Senior Databricks Data Engineer
Luxoft View all jobs
- Abu Dhabi
- Permanent
- Full-time
- Key Responsibilities:
- Develop and maintain scalable data pipelines and transformation workflows using Databricks, PySpark, and SQL.
- Support the migration of datasets, pipelines, and transformation logic from Palantir Foundry to Databricks Delta Lake.
- Work with investment and financial datasets, including market data, portfolio positions, transactions, pricing data, and risk metrics.
- Build and maintain ETL/ELT pipelines that enable data availability for investment analytics, reporting, and portfolio management systems.
- Implement data validation, reconciliation, and quality frameworks to ensure financial data accuracy and consistency.
- Optimize Spark jobs, cluster configurations, and storage formats to improve performance and cost efficiency.
- Maintain data lineage, documentation, and governance practices to meet financial industry standards.
- Support monitoring, troubleshooting, and performance tuning of production data pipelines.
- Mandatory Skills:
- Advanced Databricks Experience. Deep knowledge of Databricks architecture, Delta Lake, job orchestration, cluster management, and performance tuning.
- Experience working with investment data, such as market data, portfolio holdings, transactions, pricing data, risk metrics, and financial instruments
- Expert-Level PySpark & Python Skills. Strong ability to design, optimize, and refactor distributed data processing workflows.

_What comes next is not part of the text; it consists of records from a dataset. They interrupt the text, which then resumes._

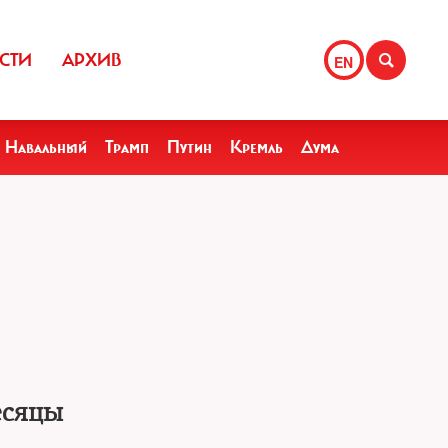
СТИ
АРХИВ
EN
Навальный
Трамп
Путин
Кремль
Дума
есяцы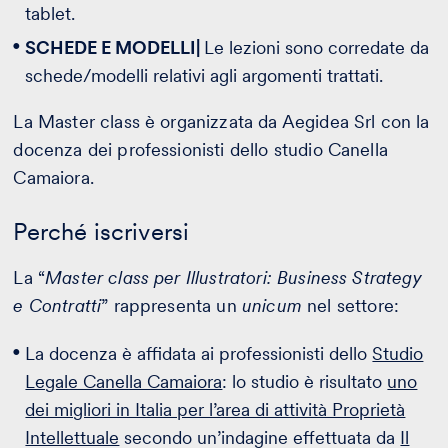
tablet.
SCHEDE E MODELLI|
Le lezioni sono corredate da
schede/modelli relativi agli argomenti trattati.
La Master class è organizzata da Aegidea Srl con la
docenza dei professionisti dello studio Canella
Camaiora.
Perché iscriversi
La “
Master class per Illustratori: Business Strategy
e Contratti
” rappresenta un
unicum
nel settore:
La docenza è affidata ai professionisti dello
Studio
Legale Canella Camaiora
: lo studio è risultato
uno
dei migliori in Italia per l’area di attività Proprietà
Intellettuale
secondo un’indagine effettuata da
Il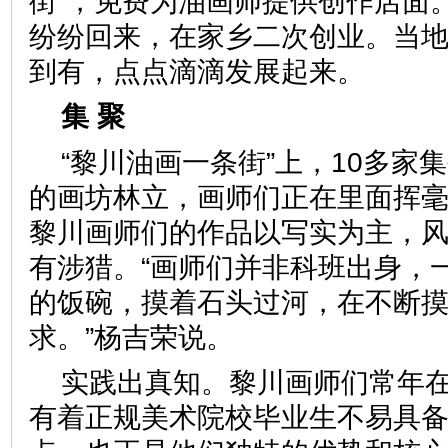
街”，免费为油画师提供创作店面
纷纷回来，在家乡二次创业。当
到有，点点滴滴发展起来。
集 聚
“黎川油画一条街”上，10多家
的画坊林立，画师们正在里面挥
黎川画师们的作品以写实为主，
有涉猎。“画师们并非科班出身，
的饭碗，摸着石头过河，在不断
求。”杨吉荣说。
实践出真知。黎川画师们常年
有着正规美术院校毕业生不易具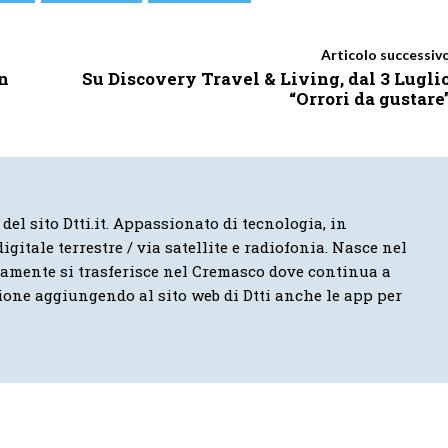
Articolo successiv
on
Su Discovery Travel & Living, dal 3 Lugli
“Orrori da gustare
 del sito Dtti.it. Appassionato di tecnologia, in
igitale terrestre / via satellite e radiofonia. Nasce nel
vamente si trasferisce nel Cremasco dove continua a
ione aggiungendo al sito web di Dtti anche le app per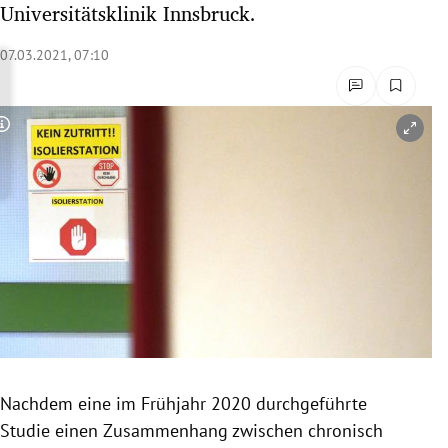
Universitätsklinik Innsbruck.
rreich Untermenü
07.03.2021, 07:10
rt Untermenü
schaft Untermenü
Copyright-Hinweis öffnen/schließen
s Untermenü
zeit Untermenü
undheit Untermenü
tur Untermenü
nung Untermenü
Nachdem eine im Frühjahr 2020 durchgeführte
lität Untermenü
Studie einen Zusammenhang zwischen chronisch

- Advanced SQL & Data Modelling Expertise. Experience in dimensional modeling, lakehouse architecture patterns, and query optimization.

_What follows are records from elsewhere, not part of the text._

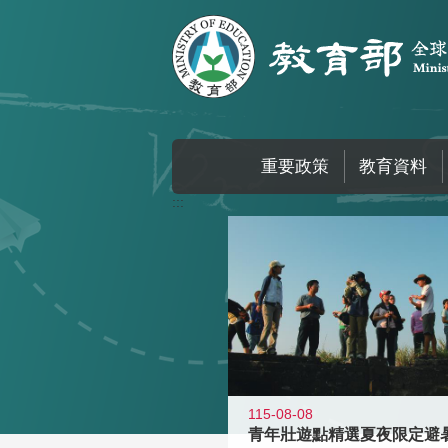
跳到主要內容區塊
重要政策
教育資料
:::
115-08-08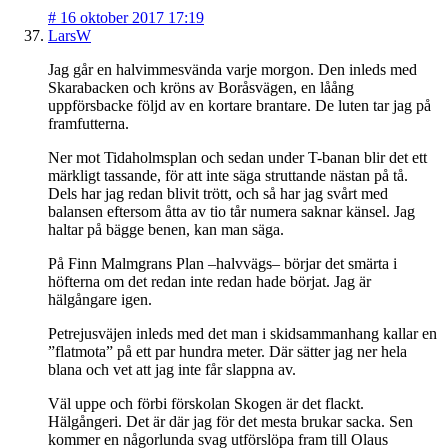
#
16 oktober 2017 17:19
LarsW
Jag går en halvimmesvända varje morgon. Den inleds med
Skarabacken och kröns av Boråsvägen, en låång
uppförsbacke följd av en kortare brantare. De luten tar jag på
framfutterna.
Ner mot Tidaholmsplan och sedan under T-banan blir det ett
märkligt tassande, för att inte säga struttande nästan på tå.
Dels har jag redan blivit trött, och så har jag svårt med
balansen eftersom åtta av tio tår numera saknar känsel. Jag
haltar på bägge benen, kan man säga.
På Finn Malmgrans Plan –halvvägs– börjar det smärta i
höfterna om det redan inte redan hade börjat. Jag är
hälgångare igen.
Petrejusväjen inleds med det man i skidsammanhang kallar en
”flatmota” på ett par hundra meter. Där sätter jag ner hela
blana och vet att jag inte får slappna av.
Väl uppe och förbi förskolan Skogen är det flackt.
Hälgångeri. Det är där jag för det mesta brukar sacka. Sen
kommer en någorlunda svag utförslöpa fram till Olaus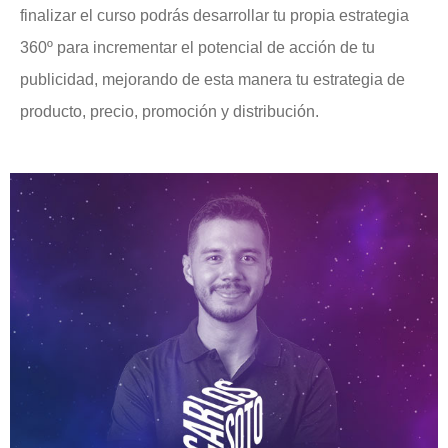
finalizar el curso podrás desarrollar tu propia estrategia
360º para incrementar el potencial de acción de tu
publicidad, mejorando de esta manera tu estrategia de
producto, precio, promoción y distribución.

- Cloud Platform Experience (Azure preferred). Hands-on experience deploying and managing data platforms in cloud environments, including storage, security, and networking considerations.
- Strong Hands-on Expertise in Palantir Foundry. Proven experience with Foundry pipelines, ontologies, data lineage, transformations, and platform governance. • Proven Migration Experience from Palantir / to Databricks. Demonstrated experience leading or executing platform migrations, including pipeline conversion, data model redesign, and production cutover. • Familiarity with Dynatrace or Datadog for system observability and monitoring. • Databricks certification, cloud certifications (Azure/AWS), or enterprise data architecture certifications.